膣が赤く腫れている

もしも愛犬の膣が赤く腫れてたら~膣炎や可移植性性器肉腫などの疑いアリ~

「うちの子の下腹部が赤く腫れているのよね」と感じたら、要注意です!
もしも愛犬の膣が赤く腫れている場合、下記の疾患が疑われます。

膣炎

犬の膣炎(ちつえん)とは、メス犬の生殖器の子宮から体の外につながる道である膣内部に炎症が発生した状態のことです。
膣炎は様々な犬種でもかかります。
また、年齢にも関係なく子犬でも老犬でもかかります。避妊手術の有無や発情のどの段階かも関係なく発症します。

治療法や症状の詳細はこちら

膣脱

犬の膣脱(ちつだつ)は、大きく肥大した膣が外に飛び出し、肉眼で確認できるようになった状態のことです。
「タイプ1」はわずかな反転は見られるものの、突出はしていない状態、「タイプ2」は組織が舌状に突出した状態、そして「タイプ3」は組織が完全に突出し、まるでドーナツのように球形になった状態です。
タイプ3まで来ると、一部子宮を含むこともあります。

治療法や症状の詳細はこちら

可移植性性器肉腫

犬の可移植性性器肉腫(CTVT)とは、交尾によって伝染するガンの一種で、1906年にスティッカー氏が癌細胞の移植に成功したことから「スティッカー肉腫」とも呼ばれています。
世界で2つしかない自然発生した伝染性のガンのうちの一つであり、もう一つはタスマニアデビル顔面腫(DFTD, Tasmanian devil facial tumor disease)です。

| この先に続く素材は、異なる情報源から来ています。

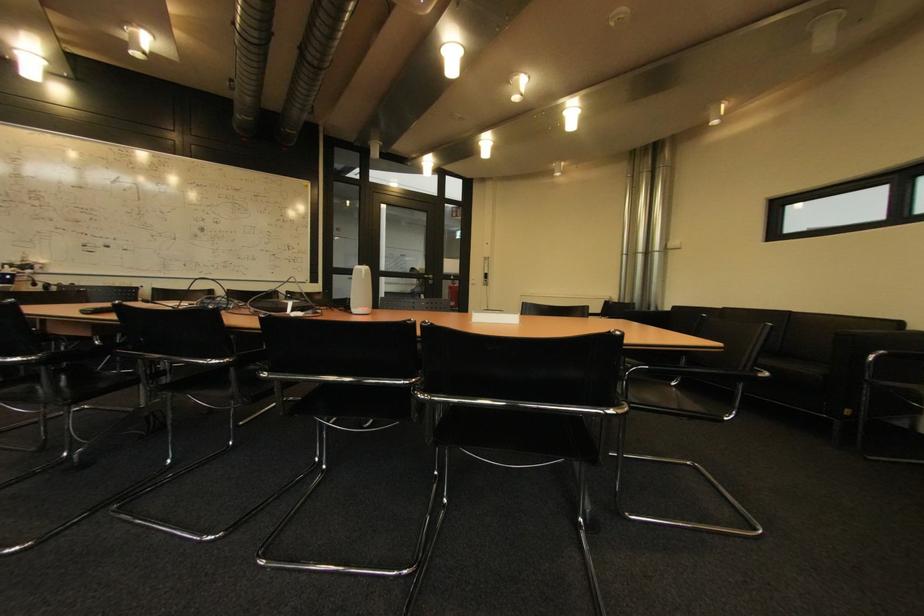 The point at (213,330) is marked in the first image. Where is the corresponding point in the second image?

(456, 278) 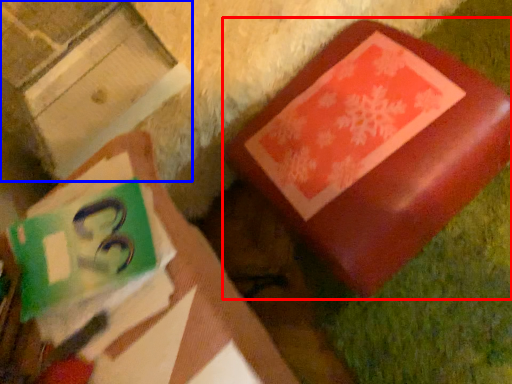 Question: Among these objects, which one is nearest to the camera, furniture (highlighted by a red box) or cardboard box (highlighted by a blue box)?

通常のガンとの大きな違いは、個体の体内で突然変異した細胞が増殖したものではなく、感染個体とは全く異なる染色体を持っているという点です。
イヌの染色体が78本であるのに対し、肉腫のそれは57~59本程度と言われています。

起源に関しては、7,800~78,000年前、オオカミの体内でマクロファージが変異して誕生したと考えられていますが、定かなことは分かっていません。
症例は熱帯地方に集中しており、日本においてはまず見られない病気です。